(EXERCISE) The expected result is the segment of the entries that begins with the line containing "If you sign up" and ends with the last line, copied verbatim.

[Dataset entries]
---

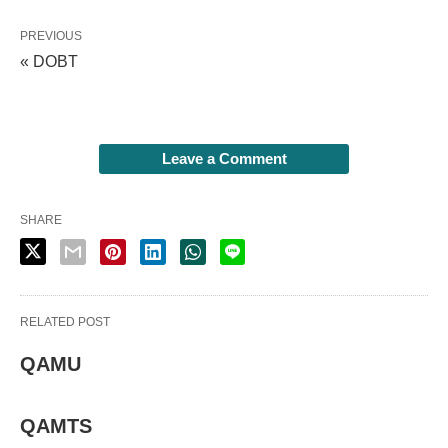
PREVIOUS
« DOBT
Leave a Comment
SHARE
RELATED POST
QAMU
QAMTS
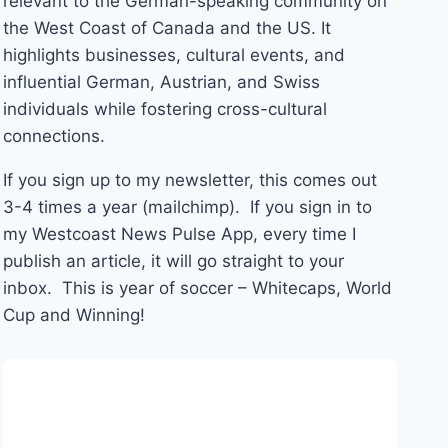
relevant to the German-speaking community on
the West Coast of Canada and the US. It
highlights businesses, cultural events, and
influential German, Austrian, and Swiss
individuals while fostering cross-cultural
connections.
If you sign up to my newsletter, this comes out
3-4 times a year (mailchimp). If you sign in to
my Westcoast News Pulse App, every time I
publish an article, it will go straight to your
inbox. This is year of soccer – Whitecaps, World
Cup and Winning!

---

(TASK SOLUTION)
If you sign up to my newsletter, this comes out
3-4 times a year (mailchimp). If you sign in to
my Westcoast News Pulse App, every time I
publish an article, it will go straight to your
inbox. This is year of soccer – Whitecaps, World
Cup and Winning!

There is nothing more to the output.